Inter Pipeline Announces Mailing of Meeting Materials Related to Planned Corporate Conversion

CALGARY, ALBERTA–(Marketwired – July 29, 2013) – Inter Pipeline Fund (TSX:IPL.UN) (“Inter Pipeline”) announced today that it has mailed to Unitholders an Information Circular dated July 23, 2013 and related materials (collectively, the “Meeting Materials”) in connection with a Special Meeting of Unitholders (“Special Meeting”). The Special Meeting will address certain matters related to Inter Pipeline’s intention to convert from a limited partnership to a dividend paying corporation.

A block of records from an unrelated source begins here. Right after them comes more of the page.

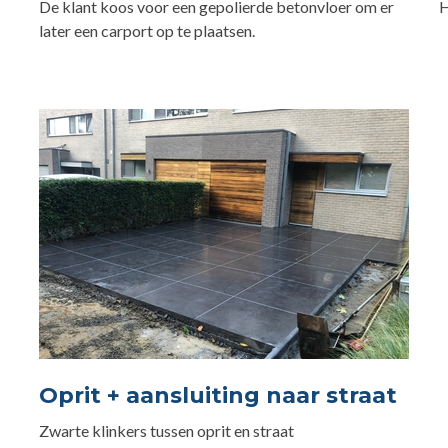
De klant koos voor een gepolierde betonvloer om er
H
later een carport op te plaatsen.
Oprit + aansluiting naar straat
Zwarte klinkers tussen oprit en straat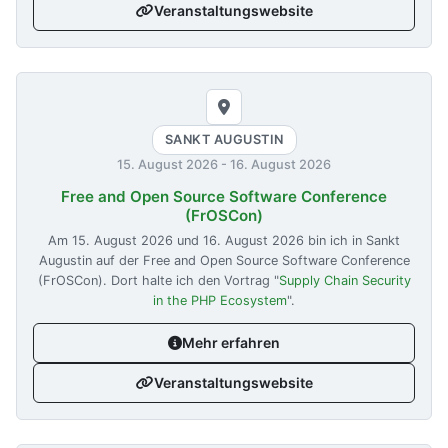
Veranstaltungswebsite
SANKT AUGUSTIN
15. August 2026
-
16. August 2026
Free and Open Source Software Conference
(FrOSCon)
Am
15. August 2026
und
16. August 2026
bin ich in Sankt
Augustin auf der Free and Open Source Software Conference
(FrOSCon). Dort halte ich den Vortrag "
Supply Chain Security
in the PHP Ecosystem
".
Mehr erfahren
Veranstaltungswebsite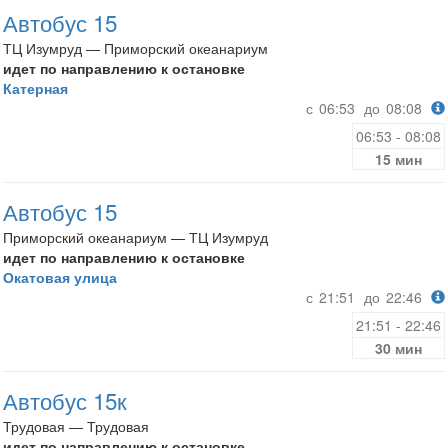
Автобус 15
ТЦ Изумруд — Приморский океанариум
идет по направлению к остановке
Катерная
с
06:53
до
08:08
06:53 - 08:08
15 мин
Автобус 15
Приморский океанариум — ТЦ Изумруд
идет по направлению к остановке
Окатовая улица
с
21:51
до
22:46
21:51 - 22:46
30 мин
Автобус 15к
Трудовая — Трудовая
идет по направлению к остановке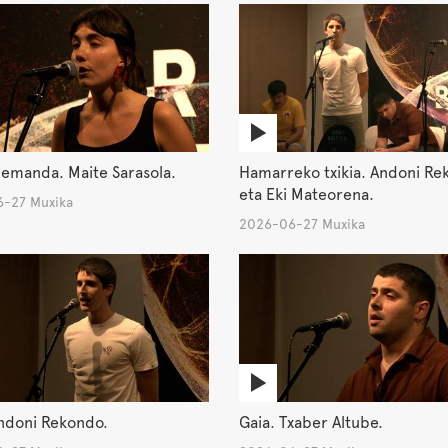
emanda. Maite Sarasola.
Hamarreko txikia. Andoni R
eta Eki Mateorena.
-27 Muxika
2026-06-27 Muxika
Andoni Rekondo.
Gaia. Txaber Altube.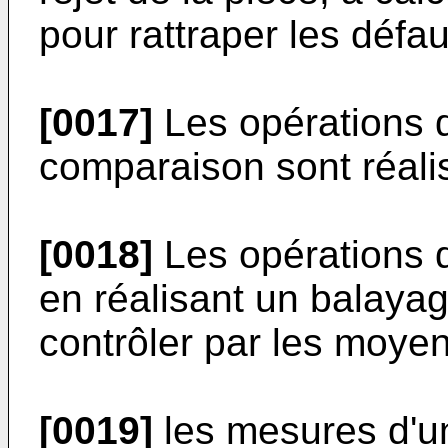
pour rattraper les défau
[0017]
Les opérations d
comparaison sont réali
[0018]
Les opérations 
en réalisant un balaya
contrôler par les moye
[0019]
les mesures d'un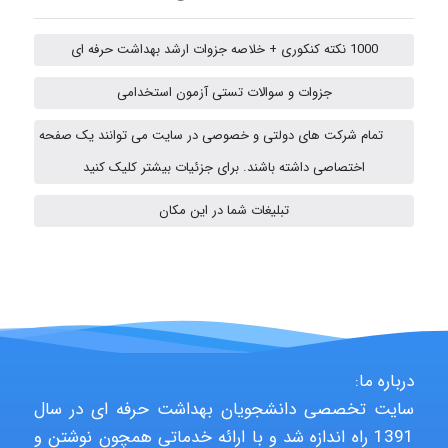
1000 نکته کنکوری + خلاصه جزوات ارشد بهداشت حرفه ای
A.balandeh
جزوات و سوالات تستی آزمون استخدامی
تمام شرکت های دولتی و خصوصی در سایت می توانند یک صفحه
fatima
اختصاصی داشته باشند. برای جزئیات بیشتر کلیک کنید
تبلیغات شما در این مکان
vali
fahimeh sheibani
درباره ما:
HaddadiMahsa
سایت تخصصی دانشجویان بهداشت حرفه ای در سال
1391 راه اندازه شد و با ارائه خدماتی همچون نوشتن و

The Special Meeting will be held in the Grand Lecture Theatre of The Metropolitan Conference Centre, located at 333-4th Avenue S.W., Calgary, Alberta, on Thursday, August 22, 2013 at 9:00 a.m. (Calgary time). At the Special Meeting, Unitholders will be asked to vote on two related resolutions which will facilitate Inter Pipeline’s planned conversion to a corporation and the exchange of preferred shares into common shares and shares convertible into common shares of Inter Pipeline’s corporate successor. If approved and completed, the conversion will result in the business of Inter Pipeline being carried on in a corporate form under the name Inter Pipeline Ltd.

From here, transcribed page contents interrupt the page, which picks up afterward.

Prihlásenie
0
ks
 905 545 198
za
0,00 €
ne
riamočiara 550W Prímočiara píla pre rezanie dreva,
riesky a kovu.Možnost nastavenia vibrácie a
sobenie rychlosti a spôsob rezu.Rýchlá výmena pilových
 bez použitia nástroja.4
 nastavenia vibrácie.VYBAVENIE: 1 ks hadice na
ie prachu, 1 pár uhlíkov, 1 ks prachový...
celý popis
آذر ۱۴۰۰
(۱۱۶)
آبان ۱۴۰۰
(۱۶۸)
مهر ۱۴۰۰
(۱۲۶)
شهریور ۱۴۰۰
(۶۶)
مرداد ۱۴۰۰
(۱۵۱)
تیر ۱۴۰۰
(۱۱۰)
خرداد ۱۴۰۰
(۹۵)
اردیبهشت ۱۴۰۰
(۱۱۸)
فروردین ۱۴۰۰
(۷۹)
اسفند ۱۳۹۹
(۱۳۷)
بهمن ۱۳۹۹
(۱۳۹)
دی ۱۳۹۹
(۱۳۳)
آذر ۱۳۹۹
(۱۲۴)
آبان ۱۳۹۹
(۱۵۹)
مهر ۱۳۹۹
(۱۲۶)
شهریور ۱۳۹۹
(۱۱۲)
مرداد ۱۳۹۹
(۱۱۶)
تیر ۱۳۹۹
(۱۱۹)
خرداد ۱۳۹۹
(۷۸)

Corporate Conversion Resolution

At the Special Meeting, Unitholders will be asked to vote on a resolution to convert Inter Pipeline’s entity structure from a Canadian limited partnership to a dividend paying corporation, pursuant to a plan of arrangement. Under the arrangement, Inter Pipeline’s Unitholders will receive one common share of Inter Pipeline Ltd. for each Class A unit of Inter Pipeline Fund held. The planned corporate conversion date is expected to be September 1, 2013. Unitholders may elect to effect the exchange of Class A Units for common shares on a tax-deferred basis for Canadian federal income tax purposes. The Board of Directors of Inter Pipeline believes that approval of the proposed corporate conversion will provide the following benefits:

  1. allows Inter Pipeline to access foreign sources of equity capital which are not currently permitted under the limited partnership structure;
  2. provides enhanced flexibility to finance Inter Pipeline’s significant growth capital requirements in the coming years;
  3. creates a more conventional form of corporate governance including the annual election of directors and the holding of annual meetings; and
  4. simplifies Inter Pipeline’s entity structure, resulting in cost savings and the ability to complete commercial transactions more efficiently.

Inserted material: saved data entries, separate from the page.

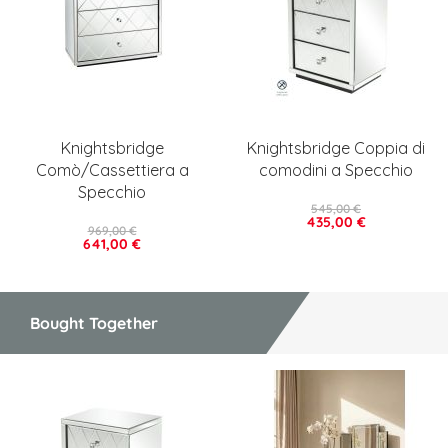
Knightsbridge
Knightsbridge Coppia di
Comò/Cassettiera a
comodini a Specchio
Specchio
545,00 €
435,00 €
969,00 €
641,00 €
Bought Together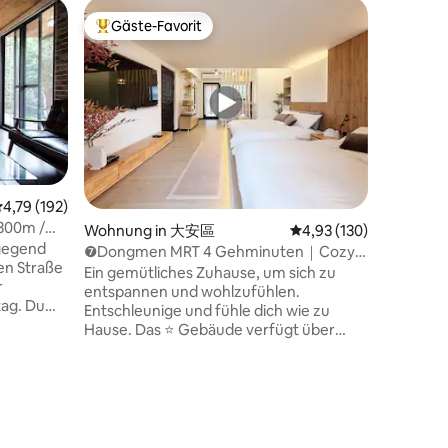
Privatun
Gäste-Favorit
Gäste-F
Beliebter Gäste-Favorit.
Gäste-F
Tolle A
Neu reno
unschlagb
Gehminut
Trade 101
Ubike ne
Station,
fahren k
des Xinyi
59 Bewertungen
urchschnittliche Bewertung: 4,79 von 5, 192 Bewertungen
4,79 (192)
Cultural 
 300m /
Wohnung in 大安區
Durchschnittliche Bew
4,93 (130)
der ander
0 Meter /
ngegend
leckeren 
❼Dongmen MRT 4 Gehminuten｜Cozy
en Straße
ziemlich 
Wood Stay#Taiwan-Charme
Ein gemütliches Zuhause, um sich zu
r
Gehminut
entspannen und wohlzufühlen.
. Du
vom Nach
Entschleunige und fühle dich wie zu
en Mengen
Zoll-Proj
Hause. Das ⭐️ Gebäude verfügt über
o und
einen Aufzug und
n wie
Überwachungskameras, die rund um die
Uhr in Betrieb sind. Jedes Zimmer hat ein
en. Das
privates Badezimmer. 💕 Ein warmer,
 ruhigen
ruhiger Raum im japanischen Stil. Mit
tation des
Holz, sanftem Licht und Tatami-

Preferred Share Exchange Resolution

Unitholders will also be asked to vote on a resolution to allow the conversion of certain outstanding preferred shares into common shares and shares convertible into common shares of Inter Pipeline Ltd. These preferred shares were issued to the former shareholders of the owner of Inter Pipeline’s general partner, Pipeline Assets Corp. (“PAC”), as consideration under the “internalization” transaction announced on June 2, 2013. Inter Pipeline’s board of directors believes that approval of the proposed preferred share exchange will provide the following benefits:

  1. ensures that former PAC shareholders hold the same equity participation rights and entitlements as those held by public shareholders of Inter Pipeline Ltd.;
  2. allows full alignment of interests between former PAC shareholders, including certain current senior management team members, and those of Inter Pipeline Ltd.’s public shareholders; and
  3. simplifies Inter Pipeline’s capital structure through the elimination of the preferred shares issued to PAC shareholders under the internalization transactions.

In the event that the proposed preferred share exchange is not approved by Unitholders, former PAC shareholders will continue to hold preferred shares. In such circumstances, PAC shareholders will also retain the right to retract or put their preferred shares to Inter Pipeline Ltd. or an affiliate for cash.

Board Recommendation

Inter Pipeline’s board of directors, with the assistance of external legal and tax advisors, has carefully considered the resolutions Unitholders will be asked to vote upon at the Special Meeting. The board has determined that approval of the resolutions is in the best interest of Inter Pipeline’s Unitholders.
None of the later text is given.